„Mein Gott, nun nimm die Kleine doch nicht immer gleich hoch. Sie hält das schon aus, mal kurz zu weinen!“
„Euer Kind wird wohl auch erst bei der Einschulung im eigenen Zimmer schlafen, was?“
Uff, „danke“ für diese Kommentare. Sie nerven nicht nur extrem, sie stellen auch meine Kompetenz als Mama in Frage – und da ich das leider oft genug auch selbst tun, hinterlassen sie manchmal eine nagende Unsicherheit:
Verwöhne ich mein Baby doch zu sehr?
Weint es nicht tatsächlich oft, wenn gar nix los ist, damit ich springe? Und werden mein Mann und ich jemals wieder unser Bett für uns haben, wenn wir unseren Schatz nicht bald an sein eigenes gewöhnen? Hilfe!
Verwöhnen – dieses Wort hat in Sachen Erziehung einen negativen Beigeschmack. Bei Babys ist damit meistens gemeint, dass wir zu schnell auf die Bedürfnisse unserer Mäuse eingehen. Wir reagieren sofort auf ein Weinen, wir tragen sie den Großteil des Tages oder sie schlafen bei uns im Bett oder zumindest in unserem Schlafzimmer. Das kann nicht gutgehen, meinen viele, irgendwann wird uns dieses Kind terrorisieren. Haben diese „harten Hunde“ etwa recht?

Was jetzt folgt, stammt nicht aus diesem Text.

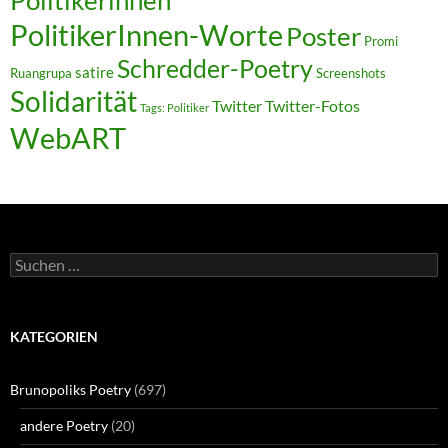
Politikerinnen
PolitikerInnen-Worte
Poster
Promi
Schredder-Poetry
satire
Ruangrupa
Screenshots
Solidarität
Twitter
Twitter-Fotos
Tags: Politiker
WebART
Suchen
nach:
KATEGORIEN
Brunopoliks Poetry
(697)
andere Poetry
(20)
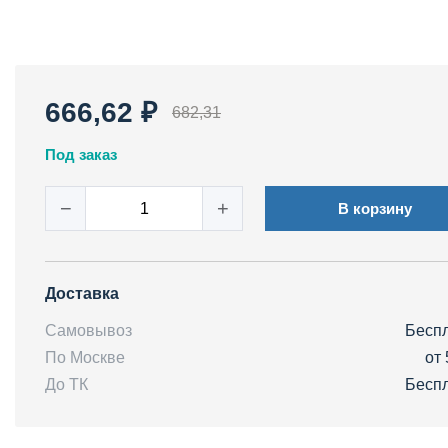
666,62 ₽
682,31
Под заказ
−
+
В корзину
Доставка
Самовывоз
Бесп
По Москве
от 
До ТК
Бесп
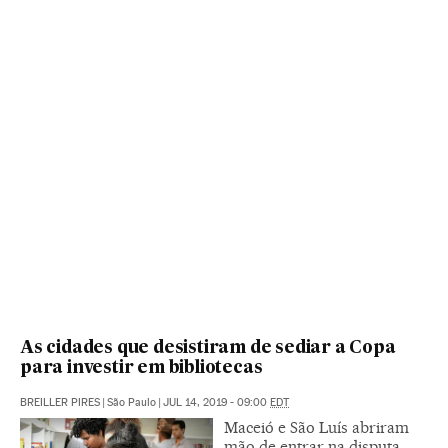
As cidades que desistiram de sediar a Copa
para investir em bibliotecas
BREILLER PIRES
|
São Paulo
|
JUL 14, 2019 - 09:00
EDT
Maceió e São Luís abriram
mão de entrar na disputa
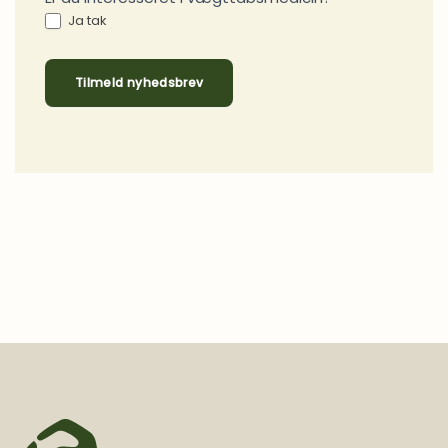
Ja tak
Tilmeld nyhedsbrev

Züchten wir uns echte Gören heran, die uns auf der Nase herumtanzen, wenn wir nicht von Anfang an klare Grenzen setzen?
Die beruhigende Antwort lautet: Nein, ganz sicher nicht! Und das ist sogar bewiesen.
Ein liebevoller Umgang hat nichts mit Verwöhnen zu tun. Babys kommen völlig schutzlos und ohne Erfahrungen auf die Welt. Alles ist fremd, alles kann bedrohlich wirken – Mama und Papa sind erstmal die einzig verlässliche Rettung. Sie geben Wärme und Nähe, stillen das unangenehme leere Gefühl im Magen und sorgen dafür, dass das Baby nicht schwitzt oder friert. Mama und Papa sind alles.

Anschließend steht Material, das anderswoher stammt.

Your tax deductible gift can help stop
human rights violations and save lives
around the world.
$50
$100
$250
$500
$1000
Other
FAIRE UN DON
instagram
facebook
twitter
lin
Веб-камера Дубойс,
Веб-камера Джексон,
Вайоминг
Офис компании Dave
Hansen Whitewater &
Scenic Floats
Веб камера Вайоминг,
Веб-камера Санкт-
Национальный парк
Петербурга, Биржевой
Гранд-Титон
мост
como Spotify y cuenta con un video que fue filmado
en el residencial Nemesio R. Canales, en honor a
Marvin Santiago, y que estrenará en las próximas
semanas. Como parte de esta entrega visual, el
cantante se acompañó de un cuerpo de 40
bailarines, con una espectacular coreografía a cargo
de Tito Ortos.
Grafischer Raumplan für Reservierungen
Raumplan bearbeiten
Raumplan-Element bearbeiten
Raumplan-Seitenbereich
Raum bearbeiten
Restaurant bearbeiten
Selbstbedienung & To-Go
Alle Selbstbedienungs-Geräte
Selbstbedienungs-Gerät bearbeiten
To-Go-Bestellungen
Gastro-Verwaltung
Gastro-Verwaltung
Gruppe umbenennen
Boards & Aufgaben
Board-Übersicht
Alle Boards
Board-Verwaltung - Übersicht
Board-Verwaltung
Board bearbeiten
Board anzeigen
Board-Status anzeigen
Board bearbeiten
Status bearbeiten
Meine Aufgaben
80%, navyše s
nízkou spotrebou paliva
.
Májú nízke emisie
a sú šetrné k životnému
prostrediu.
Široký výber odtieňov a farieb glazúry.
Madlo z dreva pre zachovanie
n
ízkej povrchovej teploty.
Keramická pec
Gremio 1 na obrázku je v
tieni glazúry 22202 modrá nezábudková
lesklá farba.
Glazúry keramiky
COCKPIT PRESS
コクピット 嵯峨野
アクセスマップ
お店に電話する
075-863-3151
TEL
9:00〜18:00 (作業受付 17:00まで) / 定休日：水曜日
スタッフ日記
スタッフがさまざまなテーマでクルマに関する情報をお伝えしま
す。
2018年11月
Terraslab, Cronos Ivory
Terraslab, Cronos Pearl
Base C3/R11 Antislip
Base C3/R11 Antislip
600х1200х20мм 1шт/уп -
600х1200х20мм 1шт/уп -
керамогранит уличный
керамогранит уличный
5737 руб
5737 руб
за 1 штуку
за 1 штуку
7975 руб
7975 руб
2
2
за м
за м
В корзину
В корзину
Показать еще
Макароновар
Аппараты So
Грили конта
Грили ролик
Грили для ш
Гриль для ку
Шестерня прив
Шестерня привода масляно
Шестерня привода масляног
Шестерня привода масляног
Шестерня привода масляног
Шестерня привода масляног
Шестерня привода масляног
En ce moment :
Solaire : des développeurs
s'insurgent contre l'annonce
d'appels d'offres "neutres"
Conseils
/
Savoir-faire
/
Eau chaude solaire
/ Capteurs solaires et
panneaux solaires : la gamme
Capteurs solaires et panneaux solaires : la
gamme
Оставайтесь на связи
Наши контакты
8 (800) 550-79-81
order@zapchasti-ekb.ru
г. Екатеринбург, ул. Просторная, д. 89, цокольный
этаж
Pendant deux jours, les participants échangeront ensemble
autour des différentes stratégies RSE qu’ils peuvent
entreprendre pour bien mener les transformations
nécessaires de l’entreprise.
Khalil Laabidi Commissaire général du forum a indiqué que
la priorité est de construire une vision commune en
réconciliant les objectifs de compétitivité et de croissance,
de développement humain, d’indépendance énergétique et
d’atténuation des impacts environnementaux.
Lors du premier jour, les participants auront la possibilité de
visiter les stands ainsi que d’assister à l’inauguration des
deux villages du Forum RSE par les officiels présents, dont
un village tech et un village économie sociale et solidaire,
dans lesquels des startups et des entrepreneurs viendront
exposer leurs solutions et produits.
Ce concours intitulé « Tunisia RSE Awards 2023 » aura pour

Ist dieses Urvertrauen nicht etwas Wunderschönes? Wir sollten alles daran setzen, es nicht zu erschüttern, denn es ist wichtig für ein gelingendes Leben.

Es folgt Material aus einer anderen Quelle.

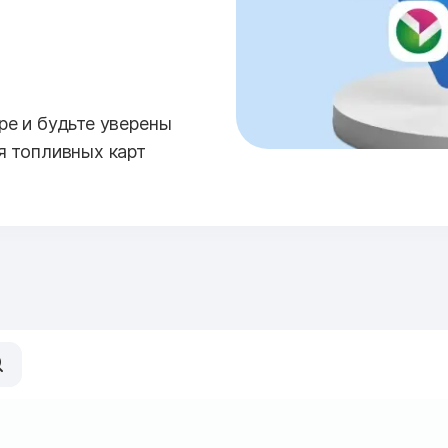
е и будьте уверены
я топливных карт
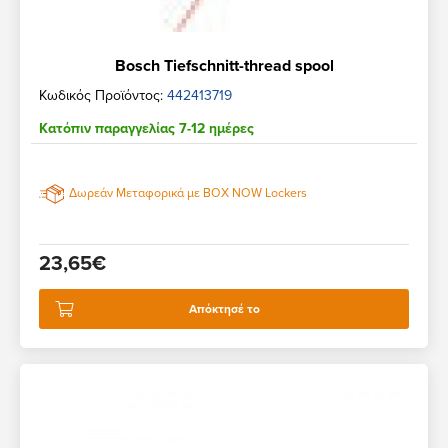
Bosch Tiefschnitt-thread spool
Κωδικός Προϊόντος:
442413719
Κατόπιν παραγγελίας 7-12 ημέρες
Δωρεάν Μεταφορικά με BOX NOW Lockers
23,65€
Απόκτησέ το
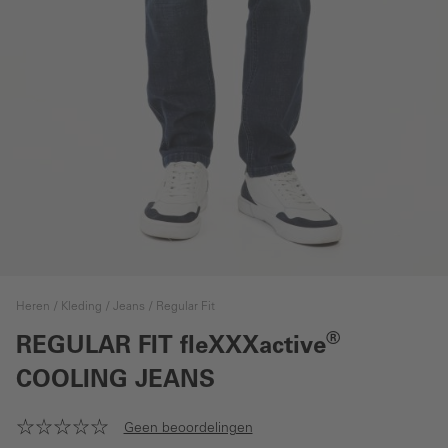
Heren
Kleding
Jeans
Regular Fit
®
REGULAR FIT
fleXXXactive
COOLING JEANS
Geen beoordelingen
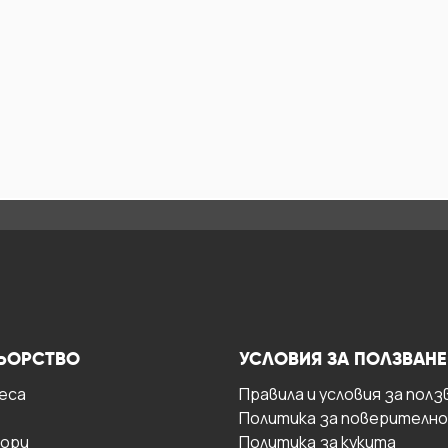
ЬОРСТВО
УСЛОВИЯ ЗА ПОЛЗВАНЕ
есa
Правила и условия за полз
Политика за поверителн
ори
Политика за кукита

Dafür brauchen Babys zuverlässige Reaktionen auf ihre Grundbedürfnisse. Sie werden nicht verwöhnt, sondern liebevoll und sanft getröstet.
Und genau deshalb dürfen und müssen wir so handeln, wie wir es für richtig halten. Denn wir Mamas können uns selbstbewusst herausnehmen, dass wir unser Kind am besten kennen und wissen, was es gerade braucht.
Und kein Baby der Welt ist so raffiniert, dass es grundlos weint, nur damit Mama es hochnimmt. Um uns gezielt manipulieren zu können, müsste es schon über eine gehörige Portion Empathie verfügen, also wissen, was ein bestimmtes Handeln in uns auslöst. Empathie entwickelt sich aber erst ab drei Jahren, und das auch nur ganz langsam.
Fakt ist: Ein Baby kann sich nicht anders ausdrücken – es ist immer etwas los, wenn es schreit. Mal etwas mehr, mal etwas weniger Schwerwiegendes. Denn eines merkt es schon: Wenn ich mich melde, wird mir aus meiner Not geholfen. Und wir Mamas können glücklich und stolz sein, dass es diese Erfahrung gemacht hat.
Ganz sicher: Aus umsorgten Babys werden keine Tyrannen, sondern zufriedene und glückliche Kinder. Die dann erzogen werden können und müssen, wenn sie dafür bereit sind.
Übrigens: Oftmals sind es Menschen aus der Generation unserer Eltern und Großeltern, die uns des Verwöhnens „bezichtigen“. Das liegt daran, dass ihnen von den damaligen Experten noch ganz andere Erziehungsmethoden nahegelegt wurden, um die Kinder von Anfang auf das echte Leben vorzubereiten. Auch sie wollten nur das Beste für ihre Babys und haben so gehandelt, wie sie es für richtig hielten. Es fällt ihnen oftmals schwer umzudenken – und so sind ihre Kommentare meist gar nicht so hartherzig gemeint, wie es uns vorkommt. Da hilft nur: „Hier rein, da raus“ und stur den eigenen Weg gehen.
Denn zum Glück wissen wir heute so viel mehr über die zarten Seelen unserer Kleinen.